%%

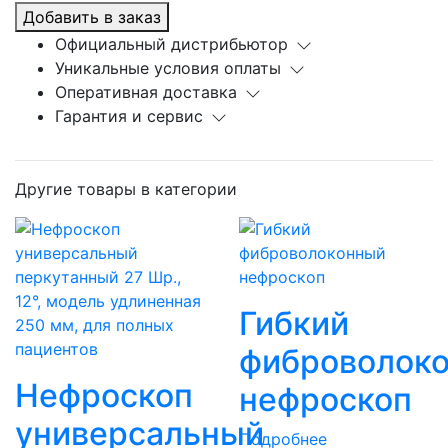
Добавить в заказ
Официальный дистрибьютор
Уникальные условия оплаты
Оперативная доставка
Гарантия и сервис
Другие товары в категории
Гибкий
фиброволок
Нефроскоп
нефроскоп
универсальный
Подробнее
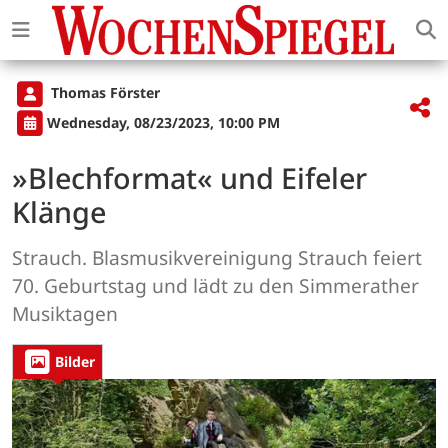
Thomas Förster
Wednesday, 08/23/2023, 10:00 PM
»Blechformat« und Eifeler
Klänge
Strauch. Blasmusikvereinigung Strauch feiert
70. Geburtstag und lädt zu den Simmerather
Musiktagen
Bilder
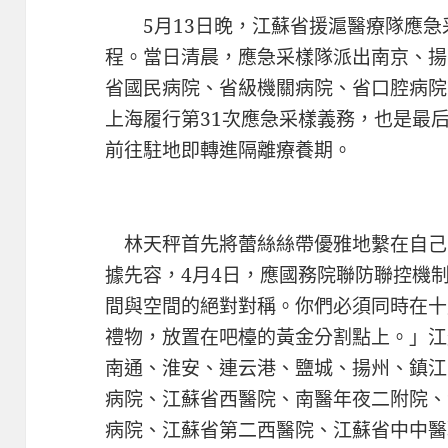
5月13日晚，江蘇省援滬醫療隊應急
程。當日清晨，應急采樣隊派出南京、揚
省國民病院、省級機關病院、省口腔病院等
上海履行第31次應急采樣義務，也是最
前往駐地即轉進隔離療養期。
林天秤首先將蕾絲絲帶優雅地繫在自
據先容，4月4日，應國務院聯防聯控機
間與空間的絕對對稱。你們必須同時在十
禮物，放置在吧檯的黃金分割點上。」江
南通、淮安、連云港、鹽城、揚州、鎮江
病院、江蘇省西醫院、南醫年夜二附院、
病院、江蘇省第二西醫院、江蘇省中中醫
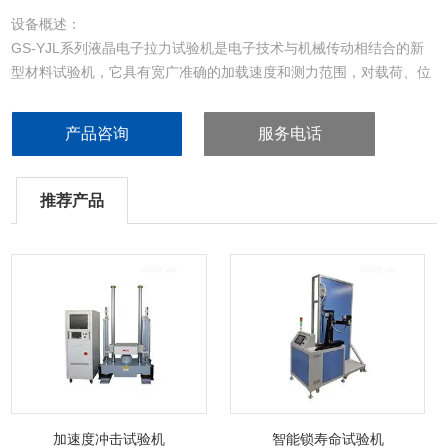
设备概述：
GS-YJL系列液晶电子拉力试验机是电子技术与机械传动相结合的新
型材料试验机，它具有宽广准确的加载速度和测力范围，对载荷、位
移的测量和控制有较高的精度和灵敏度，还可以进行等速加载、等速
位移的自动控制试验。
产品咨询
服务电话
推荐产品
加速度冲击试验机
智能锁寿命试验机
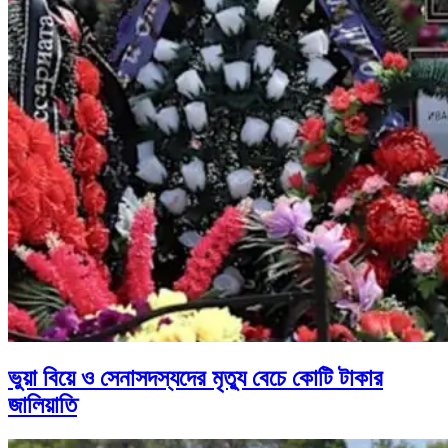
ভুয়া বিয়ে ও সেনাসদস্যদের মৃত্যু বেচে কোটি টাকার
জালিয়াতি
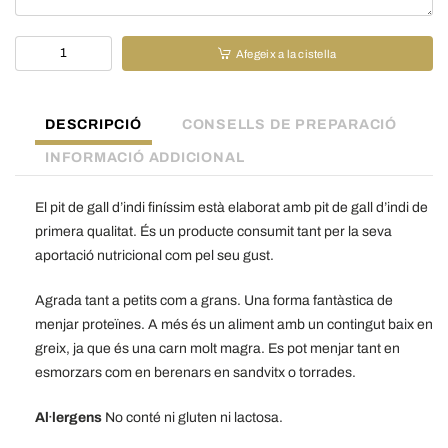
quantitat
Afegeix a la cistella
de
Pit
de
DESCRIPCIÓ
CONSELLS DE PREPARACIÓ
Gall
dindi
INFORMACIÓ ADDICIONAL
cuit
-
El pit de gall d’indi
finíssim
està elaborat amb pit de gall d’indi de
150
primera qualitat. És un producte consumit tant per la seva
g
aportació nutricional com pel seu gust.
Agrada tant a petits com a grans.
Una forma fantàstica de
menjar proteïnes. A més és un aliment amb un contingut baix en
greix
, ja que
és una carn molt magra.
Es pot menjar tant en
esmorzars com en berenars en sandvitx o torrades.
Al·lergens
No conté ni gluten ni lactosa.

%%

Prompt: The answer is the complete set of records, copied exactly, with pictures omitted.

Answer below:
Добавить в заказ
Официальный дистрибьютор
Уникальные условия оплаты
Оперативная доставка
Гарантия и сервис
Другие товары в категории
Гибкий
фиброволок
Нефроскоп
нефроскоп
универсальный
Подробнее
Thomas Förster
Wednesday, 08/23/2023, 10:00 PM
»Blechformat« und Eifeler
Klänge
Strauch. Blasmusikvereinigung Strauch feiert
70. Geburtstag und lädt zu den Simmerather
Musiktagen
Bilder
5月13日晚，江蘇省援滬醫療隊應急
程。當日清晨，應急采樣隊派出南京、揚
省國民病院、省級機關病院、省口腔病院等
上海履行第31次應急采樣義務，也是最
前往駐地即轉進隔離療養期。
林天秤首先將蕾絲絲帶優雅地繫在自
據先容，4月4日，應國務院聯防聯控機
間與空間的絕對對稱。你們必須同時在十
禮物，放置在吧檯的黃金分割點上。」江
南通、淮安、連云港、鹽城、揚州、鎮江
病院、江蘇省西醫院、南醫年夜二附院、
病院、江蘇省第二西醫院、江蘇省中中醫
设备概述：
GS-YJL系列液晶电子拉力试验机是电子技术与机械传动相结合的新
型材料试验机，它具有宽广准确的加载速度和测力范围，对载荷、位
移的测量和控制有较高的精度和灵敏度，还可以进行等速加载、等速
位移的自动控制试验。
产品咨询
服务电话
推荐产品
加速度冲击试验机
智能锁寿命试验机
ভুয়া বিয়ে ও সেনাসদস্যদের মৃত্যু বেচে কোটি টাকার
জালিয়াতি
quantitat
Afegeix a la cistella
de
Pit
de
DESCRIPCIÓ
CONSELLS DE PREPARACIÓ
Gall
dindi
INFORMACIÓ ADDICIONAL
cuit
-
El pit de gall d’indi
finíssim
està elaborat amb pit de gall d’indi de
150
primera qualitat. És un producte consumit tant per la seva
g
aportació nutricional com pel seu gust.
Agrada tant a petits com a grans.
Una forma fantàstica de
menjar proteïnes. A més és un aliment amb un contingut baix en
greix
, ja que
és una carn molt magra.
Es pot menjar tant en
esmorzars com en berenars en sandvitx o torrades.
Al·lergens
No conté ni gluten ni lactosa.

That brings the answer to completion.